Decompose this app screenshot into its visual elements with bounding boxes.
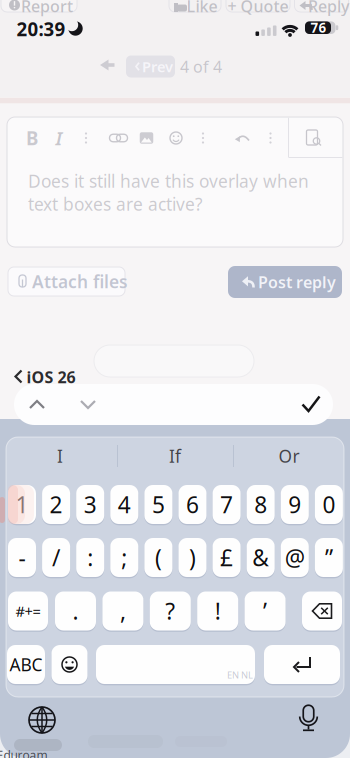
button[interactable]: 5 bbox=[144, 485, 172, 524]
staticText: : bbox=[87, 542, 93, 572]
button[interactable]: Report bbox=[1, 0, 81, 14]
button[interactable]: #+= bbox=[8, 592, 48, 630]
button[interactable]: Or bbox=[234, 443, 344, 469]
staticText: 76 bbox=[310, 19, 326, 36]
button[interactable]: Prev bbox=[126, 56, 175, 78]
button[interactable]: . bbox=[55, 592, 96, 630]
staticText: 4 bbox=[118, 489, 131, 520]
staticText: #+= bbox=[16, 601, 40, 621]
staticText: Eduroam bbox=[0, 747, 48, 758]
staticText: 0 bbox=[322, 489, 335, 520]
button[interactable]: + Quote bbox=[226, 0, 292, 14]
button[interactable]: ABC bbox=[7, 645, 45, 684]
staticText: EN NL bbox=[227, 669, 253, 681]
button[interactable]: Attach files bbox=[8, 267, 125, 296]
staticText: Or bbox=[278, 444, 300, 468]
button[interactable]: ( bbox=[144, 538, 172, 577]
staticText: 5 bbox=[152, 489, 165, 520]
button[interactable]: ” bbox=[315, 538, 343, 577]
staticText: ? bbox=[165, 596, 175, 626]
staticText: 7 bbox=[220, 489, 233, 520]
button[interactable]: Preview bbox=[301, 126, 327, 148]
staticText: 20:39 bbox=[16, 17, 66, 41]
staticText: ’ bbox=[263, 596, 267, 626]
staticText: Like bbox=[186, 0, 218, 17]
staticText: Post reply bbox=[258, 271, 336, 293]
staticText: If bbox=[169, 444, 181, 468]
button[interactable]: Return bbox=[264, 645, 340, 684]
button[interactable]: 1 bbox=[8, 485, 36, 524]
button[interactable]: Emoji bbox=[52, 645, 88, 684]
button[interactable]: Dictation bbox=[298, 705, 320, 733]
staticText: Report bbox=[21, 0, 73, 17]
button[interactable]: Insert link bbox=[106, 128, 130, 148]
staticText: I bbox=[57, 444, 63, 468]
button[interactable]: Italic bbox=[49, 128, 69, 148]
staticText: 3 bbox=[84, 489, 97, 520]
button[interactable]: 2 bbox=[42, 485, 70, 524]
button[interactable]: First page bbox=[100, 60, 114, 72]
button[interactable]: Undo bbox=[233, 129, 253, 149]
staticText: Reply bbox=[308, 0, 349, 17]
button[interactable]: 4 bbox=[110, 485, 138, 524]
button[interactable]: - bbox=[8, 538, 36, 577]
staticText: + Quote bbox=[228, 0, 288, 17]
staticText: ) bbox=[189, 542, 196, 572]
staticText: 1 bbox=[16, 489, 28, 520]
button[interactable]: £ bbox=[213, 538, 241, 577]
button[interactable]: ! bbox=[197, 592, 238, 630]
staticText: iOS 26 bbox=[26, 366, 76, 388]
button[interactable]: Reply bbox=[294, 0, 350, 14]
staticText: I bbox=[56, 126, 62, 150]
staticText: 6 bbox=[186, 489, 199, 520]
button[interactable]: / bbox=[42, 538, 70, 577]
button[interactable]: If bbox=[120, 443, 230, 469]
staticText: . bbox=[72, 596, 78, 626]
staticText: 2 bbox=[50, 489, 63, 520]
button[interactable]: 7 bbox=[213, 485, 241, 524]
button[interactable]: & bbox=[247, 538, 275, 577]
staticText: Does it still have this overlay when tex… bbox=[28, 170, 309, 216]
button[interactable]: Done bbox=[300, 396, 322, 412]
button[interactable]: Next keyboard bbox=[27, 705, 57, 735]
staticText: 4 of 4 bbox=[180, 56, 222, 77]
button[interactable]: Next field bbox=[78, 397, 98, 412]
button[interactable]: Back to iOS 26 bbox=[13, 370, 75, 384]
button[interactable]: More media options bbox=[196, 128, 210, 148]
button[interactable]: 9 bbox=[281, 485, 309, 524]
staticText: ( bbox=[155, 542, 162, 572]
button[interactable]: Delete bbox=[302, 592, 342, 630]
button[interactable]: I bbox=[5, 443, 115, 469]
button[interactable]: ; bbox=[110, 538, 138, 577]
button[interactable]: ) bbox=[178, 538, 206, 577]
button[interactable]: , bbox=[102, 592, 143, 630]
staticText: 9 bbox=[288, 489, 301, 520]
button[interactable]: : bbox=[76, 538, 104, 577]
button[interactable]: Insert image bbox=[136, 128, 156, 148]
button[interactable]: More options bbox=[264, 128, 278, 148]
button[interactable]: Insert emoji bbox=[167, 129, 185, 147]
button[interactable]: 3 bbox=[76, 485, 104, 524]
button[interactable]: 6 bbox=[178, 485, 206, 524]
staticText: Prev bbox=[142, 57, 173, 76]
button[interactable]: @ bbox=[281, 538, 309, 577]
staticText: / bbox=[52, 542, 60, 572]
staticText: @ bbox=[285, 542, 305, 572]
button[interactable]: Previous field bbox=[27, 397, 47, 412]
staticText: B bbox=[26, 126, 38, 150]
staticText: ABC bbox=[10, 653, 42, 676]
button[interactable]: Like bbox=[169, 0, 223, 14]
button[interactable]: ’ bbox=[245, 592, 286, 630]
staticText: , bbox=[120, 596, 126, 626]
staticText: Attach files bbox=[32, 270, 128, 293]
button[interactable]: Space bbox=[96, 645, 255, 684]
button[interactable]: Bold bbox=[22, 128, 42, 148]
staticText: 8 bbox=[254, 489, 267, 520]
button[interactable]: More text options bbox=[79, 128, 93, 148]
button[interactable]: 8 bbox=[247, 485, 275, 524]
staticText: & bbox=[252, 542, 269, 572]
button[interactable]: Post reply bbox=[228, 266, 342, 298]
button[interactable]: ? bbox=[150, 592, 191, 630]
staticText: ! bbox=[215, 596, 221, 626]
button[interactable]: 0 bbox=[315, 485, 343, 524]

____________________

__Assignment__
Each line of the listing above that includes the word "files" should be copied.

__Output below__
button[interactable]: Attach files bbox=[8, 267, 125, 296]
staticText: Attach files bbox=[32, 270, 128, 293]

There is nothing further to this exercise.